# Augmentation

**Paper:** Automatic identification of Hainan Gibbon calls in passive acoustic recordings

**Authors:** Emmanuel Dufourq, Ian Durbach, James Hansford, Sam Turvey, Amanda Hoepfner

**Year:** March 2020

**Repository:** https://github.com/emmanueldufourq/GibbonClassifier

Augment the number of gibbon calls and convert both the gibbon and non-gibbon calls into spectrograms. Hyper-parameters control the amount of new data to generate.

For this example, we are processing the file 'HGSM3D_0+1_20160429_051600.wav'. This file is not read from disk, instead the pickled files which are created using the 'Extract_Audio' notebook are used. This allows for more efficiency.

The augmented data is saved to disk and the spectrograms are also saved - both as pickle files. Originally, for the example file, there are 369 gibbon calls. After augmenting with a probiblity of 1 and creating 10 new files for each original file, we obtain 3690 augmented gibbon calls (59 * 10). The sample rate is set to 4800 (downsampled from 9600 in the Extract_Audio notebook).

Before augmented the audio segments had 48000 points (4800 sample rate * 10 seconds). After augmenting, the audio segments are converted to spectrograms and thus an image has the following size: 128 x 188). The code which performs this conversion is in the file 'Augmentation.py'. The number of mells is set to 128 and the hop size to 256 which results in a shape of 128 x 188. Keras requires the depth of an image to be provided, and since the spectrograms are used as image inputs to the CNN we thus reshape the images to have a depth of 1. The final shape of the spectrograms are thus 128 x 188 x 1. The minimum and maximum frequency used when generating the spectrograms were 1Khz and 2Khz respectively - in file 'Augmentation.py'.

The spectrograms are saved to 'Augmented_Image_Data' as two pickle files (one for the calls and the other for the non-calls). In our example these are 'g_HGSM3D_0+1_20160429_051600_augmented_img.pkl' and 'n_HGSM3D_0+1_20160429_051600_augmented_img.pkl' where 'g_' and 'n_' represent gibbon and non-gibbon calls respectively.

In [1]:
import numpy as np
import math
import random
import time
import pickle
from Augmentation import augment_data,augment_background, convert_to_image

## FIle name 

Without extension

In [2]:
file_without_extension = 'HGSM3D_0+1_20160429_051600'

## Parameters

In [3]:
audio_directory = '../Pickled_Data/'
logs_directory = '../Logs/'
augment_directory = '../Augmented_Data/'
augment_image_directory = '../Augmented_Image_Data/'
audio_file_name_gibbon = audio_directory+'g_'+file_without_extension+'.pkl'
audio_file_name_noise = audio_directory+'n_'+file_without_extension+'.pkl'
seed = 1337 # seed for random generator
sample_rate = 4800 # rate used in the Extract_Audio notebook
alpha = 10 # seconds extracted in the Extract_Audio notebook
augmentation_probability = 1.0
augmentation_amount_noise = 2
augmentation_amount_gibbon = 10

## Read pickled extracted audio data

In [4]:
gibbon_extracted = pickle.load(open(audio_file_name_gibbon, "rb" ))
noise_extracted = pickle.load(open(audio_file_name_noise, "rb" ))

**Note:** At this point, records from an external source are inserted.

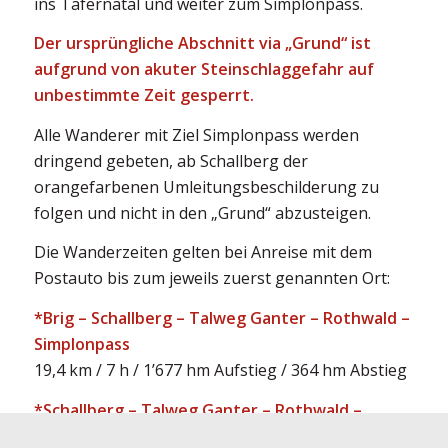
ins Tafernatal und weiter zum Simplonpass.
Der ursprüngliche Abschnitt via „Grund“ ist
aufgrund von akuter Steinschlaggefahr auf
unbestimmte Zeit gesperrt.
Alle Wanderer mit Ziel Simplonpass werden
dringend gebeten, ab Schallberg der
orangefarbenen Umleitungsbeschilderung zu
folgen und nicht in den „Grund“ abzusteigen.
Die Wanderzeiten gelten bei Anreise mit dem
Postauto bis zum jeweils zuerst genannten Ort:
*Brig – Schallberg – Talweg Ganter – Rothwald –
Simplonpass
19,4 km / 7 h / 1’677 hm Aufstieg / 364 hm Abstieg
*Schallberg – Talweg Ganter – Rothwald –
Simplonpass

## Shapes before augmentation

In [5]:
print ('gibbon_extracted:',gibbon_extracted.shape)
print ('noise_extracted:',noise_extracted.shape)

gibbon_extracted: (369, 48000)
noise_extracted: (1179, 48000)


In [6]:
if gibbon_extracted.shape[0] == 0:
    print('Caution: no gibbon data available. Augmentation operations on the gibbon data will not work.\
          Augmentation operations on non-gibbon data will however still work')

## Augment non-gibbon data

In [7]:
noise_extracted_augmented = augment_background(seed, augmentation_amount_noise, augmentation_probability,
                 noise_extracted, sample_rate, alpha)

## Augment gibbon data

In [8]:
gibbon_extracted_augmented = augment_data(seed, augmentation_amount_gibbon, augmentation_probability, 
                                          gibbon_extracted, noise_extracted_augmented, sample_rate, alpha)

## Shapes after augmentation

In [9]:
print('gibbon_extracted_augmented:',gibbon_extracted_augmented.shape)
print('noise_extracted_augmented:',noise_extracted_augmented.shape)

gibbon_extracted_augmented: (3690, 48000)
noise_extracted_augmented: (2358, 48000)


## Randomly sample from noise

This will sample from the non-gibbon augmented data. This essentially is used to downsize the amount of non-gibbon data to try and create a balanced augmented dataset. The number of non-gibbon calls to sample is equal to the number of gibbon calls available. In the case where there are no gibbon calls, a value will need to be specified. Simply comment out `sample_amount = gibbon_extracted_augmented.shape[0]` and uncomment `#sample_amount = 100 or specify another value` so that a value can be specified.

In [10]:
sample_amount = gibbon_extracted_augmented.shape[0]
#sample_amount = 100 or specify another value

In [11]:
noise_extracted_augmented = noise_extracted_augmented[np.random.choice(noise_extracted_augmented.shape[0], 
                                                                       sample_amount, 
                                                                       replace=True)]

In [12]:
print('noise_extracted_augmented:',noise_extracted_augmented.shape)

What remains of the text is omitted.